Dragonspawn is a small game project that I created for my final Advanced Game Development Assignment at Griffith University during my second year.
Dragonspawn is a lighthearted parody on many modern games, and contains a fair bit of of crude humour, it should not be taken seriously and isn’t recommend for the faint of heart or serious of temperament.
Though largely inspired by the game Berserker Quest VI: Curse of the Onyx Medallion (http://armitagegames.com/), Dragonspawn borrows many technical design choices from the Borderlands, Call of Duty, Bioshock, Mass Effect, The Elder Scrolls franchises without directly trying to replicate any of those titles (except maybe in the area of the HUD). Early on the game just involved walking around shooting at a dragon that would fly through a large room breathing fire. As the game evolved through the production cycle many highly unnecessary game mechanics were violently cobbled on to ‘make it better’ (that was a joke).

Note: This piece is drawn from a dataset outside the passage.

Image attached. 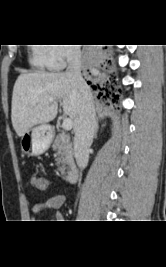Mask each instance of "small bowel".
I'll return each instance as SVG.
<instances>
[{"mask_svg":"<svg viewBox=\"0 0 166 267\" xmlns=\"http://www.w3.org/2000/svg\"><path fill=\"white\" fill-rule=\"evenodd\" d=\"M65 201L66 197L64 195H53L45 201L36 203L33 207V213L40 214L47 210H53L55 212V218L58 221H61L63 219V215L59 210L64 205Z\"/></svg>","mask_w":166,"mask_h":267,"instance_id":"1","label":"small bowel"}]
</instances>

This project was originally created for a University Assignment and all of the associated assets were created by one individual in an 8 week period.
Download Dragonspawn Here!
Created by Tylah Heil (http://www.tylahheil.com/).
Music by Kevin MacLeod (http://www.incompetech.com/).
During the end half of the second semester of 2012 everyone in my class group was tasked with creating playable games of some description. I had created numerous art assets for other projects during the first half of the semester among those was a crossbow.
Without the bolts the crossbow alone came in at 2250 polygon tris which was the original target budget I’d set myself at the beginning. As the project grew in scope, and the crossbow’s purpose was slightly abstracted I knew I’d have to model a lower polygon version, or at least reduce the polygon count of the existing one.
The lower polygon version was only 1000 polygon tris including one bolt (888 with no bolt), it was created using the original crossbow as a template, removing polygons in a way as not to impact greatly on the UV mapping of the model. In the end parts of the UV map were redone and laid out differently which required me to create a new diffuse map (though a lot of texture elements were pulled from the original diffuse map and recycled).